■ What you should do
In your copy, include every record exactly and no pictures.

■ Task input
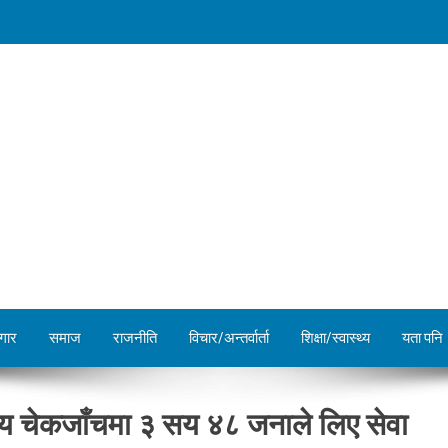
गार
समाज
राजनीति
विचार/अन्तर्वार्ता
शिक्षा/स्वास्थ्य
यता पनि
्थ्य चेकजाँचमा ३ सय ४८ जनाले लिए सेवा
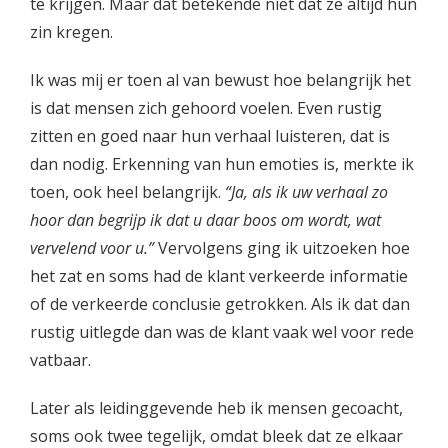
te krijgen. Maar dat betekende niet dat ze altijd hun
zin kregen.
Ik was mij er toen al van bewust hoe belangrijk het
is dat mensen zich gehoord voelen. Even rustig
zitten en goed naar hun verhaal luisteren, dat is
dan nodig. Erkenning van hun emoties is, merkte ik
toen, ook heel belangrijk.
“Ja, als ik uw verhaal zo
hoor dan begrijp ik dat u daar boos om wordt, wat
vervelend voor u.”
Vervolgens ging ik uitzoeken hoe
het zat en soms had de klant verkeerde informatie
of de verkeerde conclusie getrokken. Als ik dat dan
rustig uitlegde dan was de klant vaak wel voor rede
vatbaar.
Later als leidinggevende heb ik mensen gecoacht,
soms ook twee tegelijk, omdat bleek dat ze elkaar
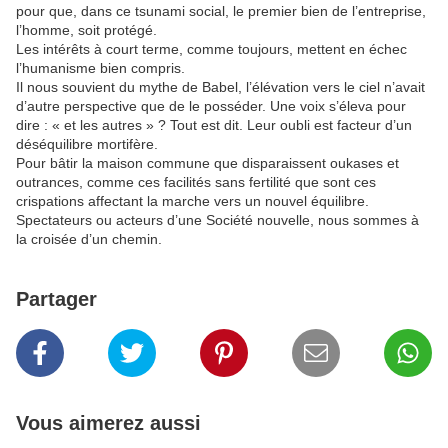
pour que, dans ce tsunami social, le premier bien de l’entreprise,
l’homme, soit protégé.
Les intérêts à court terme, comme toujours, mettent en échec
l’humanisme bien compris.
Il nous souvient du mythe de Babel, l’élévation vers le ciel n’avait
d’autre perspective que de le posséder. Une voix s’éleva pour
dire : « et les autres » ? Tout est dit. Leur oubli est facteur d’un
déséquilibre mortifère.
Pour bâtir la maison commune que disparaissent oukases et
outrances, comme ces facilités sans fertilité que sont ces
crispations affectant la marche vers un nouvel équilibre.
Spectateurs ou acteurs d’une Société nouvelle, nous sommes à
la croisée d’un chemin.
Partager
Vous aimerez aussi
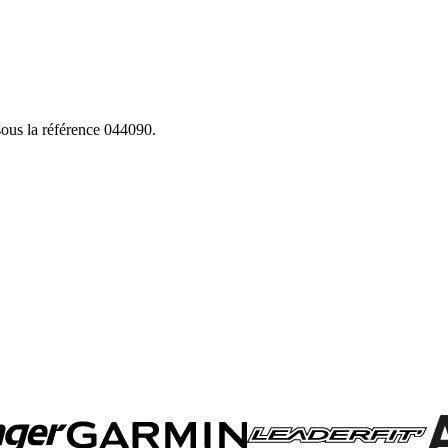
sous la référence 044090.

■ Completed exercise
गार
समाज
राजनीति
विचार/अन्तर्वार्ता
शिक्षा/स्वास्थ्य
यता पनि
्थ्य चेकजाँचमा ३ सय ४८ जनाले लिए सेवा
te krijgen. Maar dat betekende niet dat ze altijd hun
zin kregen.
Ik was mij er toen al van bewust hoe belangrijk het
is dat mensen zich gehoord voelen. Even rustig
zitten en goed naar hun verhaal luisteren, dat is
dan nodig. Erkenning van hun emoties is, merkte ik
toen, ook heel belangrijk.
“Ja, als ik uw verhaal zo
hoor dan begrijp ik dat u daar boos om wordt, wat
vervelend voor u.”
Vervolgens ging ik uitzoeken hoe
het zat en soms had de klant verkeerde informatie
of de verkeerde conclusie getrokken. Als ik dat dan
rustig uitlegde dan was de klant vaak wel voor rede
vatbaar.
Later als leidinggevende heb ik mensen gecoacht,
soms ook twee tegelijk, omdat bleek dat ze elkaar
pour que, dans ce tsunami social, le premier bien de l’entreprise,
l’homme, soit protégé.
Les intérêts à court terme, comme toujours, mettent en échec
l’humanisme bien compris.
Il nous souvient du mythe de Babel, l’élévation vers le ciel n’avait
d’autre perspective que de le posséder. Une voix s’éleva pour
dire : « et les autres » ? Tout est dit. Leur oubli est facteur d’un
déséquilibre mortifère.
Pour bâtir la maison commune que disparaissent oukases et
outrances, comme ces facilités sans fertilité que sont ces
crispations affectant la marche vers un nouvel équilibre.
Spectateurs ou acteurs d’une Société nouvelle, nous sommes à
la croisée d’un chemin.
Partager
Vous aimerez aussi
sous la référence 044090.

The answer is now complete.